# Fracino Cherub pump problem?



## gwapenut (Nov 5, 2011)

My Fracino Cherub has started behaving strnagely when backflushing or encountering too much resistance while brewing.

I've attached a short video, but basically you can hear the loud pump noise at the start, and then when it meets too much resistance the loud noise stops completely and is just replaced by a barely audible quiet him. At this exact point when the noise changes, perhaps 5mm of water discharges into the tank through the OPV tube - just for a split second.

When it happens during brewing, ie there is resistance but unlike backflushing it's not completely blocked, then the noise might fluctuate between normal loud pump noise and quiet "not pumping" noise. The voltage remains steady at 240V however loud or quiet the machine is.

Am I right in thinking the pump is on its way out?

View attachment VID_20210412_161331.mp4


----------



## DavecUK (Aug 6, 2013)

> When it happens during brewing, ie there is resistance but unlike backflushing it's not completely blocked, then the noise might fluctuate between normal loud pump noise and quiet "not pumping" noise.
> 
> Am I right in thinking the pump is on its way out?


 @gwapenut It depends on a few things:



how old is the machine...?


you're in a very hard water area, what do you use in your machine?


Those two things dictate whether the pump is old and knackered, or whether you need to do a good descale.

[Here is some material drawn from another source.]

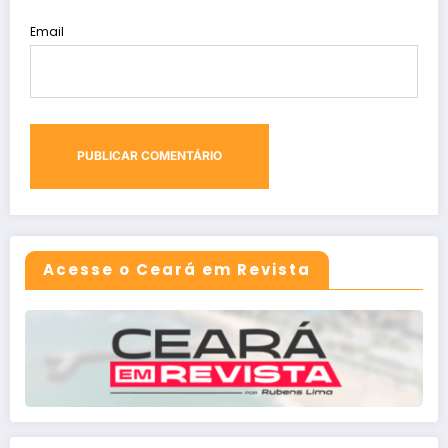
Email
Acesse o Ceará em Revista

Looking at the vent tube there seems to be scale on it unless that's a trick of the light artifact


----------



## gwapenut (Nov 5, 2011)

The machine is about 8 years old, but I replaced the pump (with an Ulka EX5 from ebay) 2 years ago and the braided hose 1 year ago. If I replace the pump again, I'll probably get it from Fracino this time.

I only ever use Ashbeck water in my machine, but here's the thing - the very first time it happpened was yesterday when I tried to backflush as part of the annual descaling.

I've had 2 coffees out of it today, and it did cross my mind whether a piece of scale had lodged somewhere, but the behaviour doesn't seem to be as fully blocked as when that happened on my Gaggia classic many years ago.


----------



## gwapenut (Nov 5, 2011)

If it was scale, where do you think it might have built up or dislodge to, to give this kind of behaviour? The OPV and pump are both on the fresh water side of the machine, aren't they?


----------



## DavecUK (Aug 6, 2013)

gwapenut said:


> If it was scale, where do you think it might have built up or dislodge to, to give this kind of behaviour? The OPV and pump are both on the fresh water side of the machine, aren't they?


 Yes, but you can still get scale...the number of times I've read threads where someones in Norfolk, uses tapwater and never descaled in 3 years...but they don't mention that when they ask what's wrong.

For your machine, I don't know it should be OK, possibly you got a bad pump, something in the water tank got sucked up and blocked it..dunno.


----------



## ajohn (Sep 23, 2017)

The pumps can stall. I've being doing it on purpose. With a puck in pressure reaches a point and the pumps stops. As it's a puck and the output is dripping rather slowly the pressure ion the puck drops. This may cause it to to pulse again. I've reduced the pump power during in infusion.

So if a pump wears out this could happen. Not sure how your machine is piped but it might be worth opening up your solenoids and checking for sludge in them. There are general instructions about cleaning espresso machine solenoids on the web. Many can be done in exactly the same way. Also check the back flush exhaust path.

Just another point that may only apply to my machine - it looks like a thorough backflush is a good idea before descaling.


----------



## gwapenut (Nov 5, 2011)

Thanks for the tip on backflushing before descaling, that makes sense but had never occurred to me!

Interesting about the pumps being able to stall, googling with that as a search term has yielded a lot more help.


----------



## gwapenut (Nov 5, 2011)

As I suspected, a new pump has solved the issue.


----------



## DavecUK (Aug 6, 2013)

@gwapenut that pump didn't last long, was it new or used from eBay?


----------